(Records from a data source)
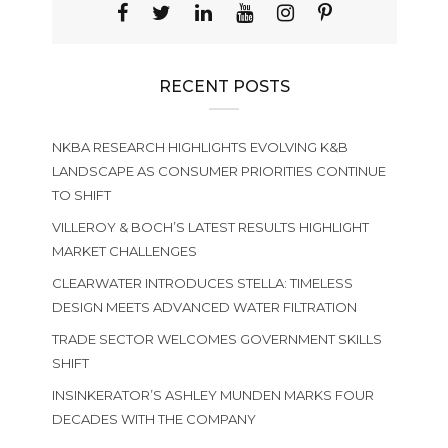
RECENT POSTS
NKBA RESEARCH HIGHLIGHTS EVOLVING K&B
LANDSCAPE AS CONSUMER PRIORITIES CONTINUE
TO SHIFT
VILLEROY & BOCH’S LATEST RESULTS HIGHLIGHT
MARKET CHALLENGES
CLEARWATER INTRODUCES STELLA: TIMELESS
DESIGN MEETS ADVANCED WATER FILTRATION
TRADE SECTOR WELCOMES GOVERNMENT SKILLS
SHIFT
INSINKERATOR’S ASHLEY MUNDEN MARKS FOUR
DECADES WITH THE COMPANY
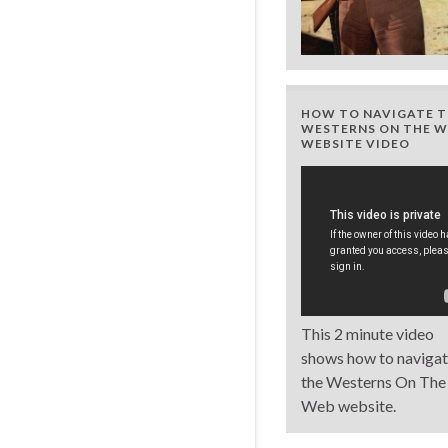
HOW TO NAVIGATE T
WESTERNS ON THE W
WEBSITE VIDEO
This 2 minute video
shows how to naviga
the Westerns On The
Web website.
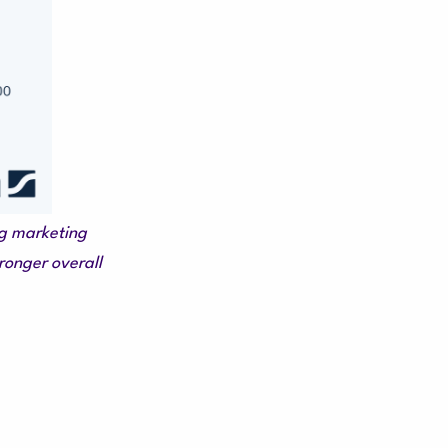
ng marketing
ronger overall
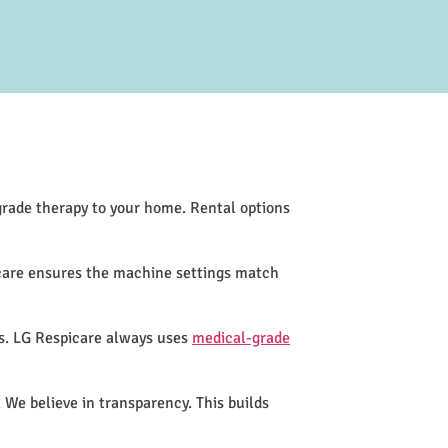
-grade therapy to your home. Rental options
icare ensures the machine settings match
ss. LG Respicare always uses
medical-grade
 We believe in transparency. This builds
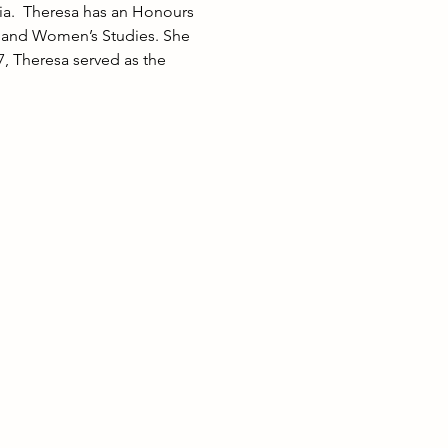
ia.  Theresa has an Honours 
s and Women’s Studies. She 
, Theresa served as the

Your assignment
Where a line of the data above includes "Theresa", copy that line.

Exercise response
ia.  Theresa has an Honours 
, Theresa served as the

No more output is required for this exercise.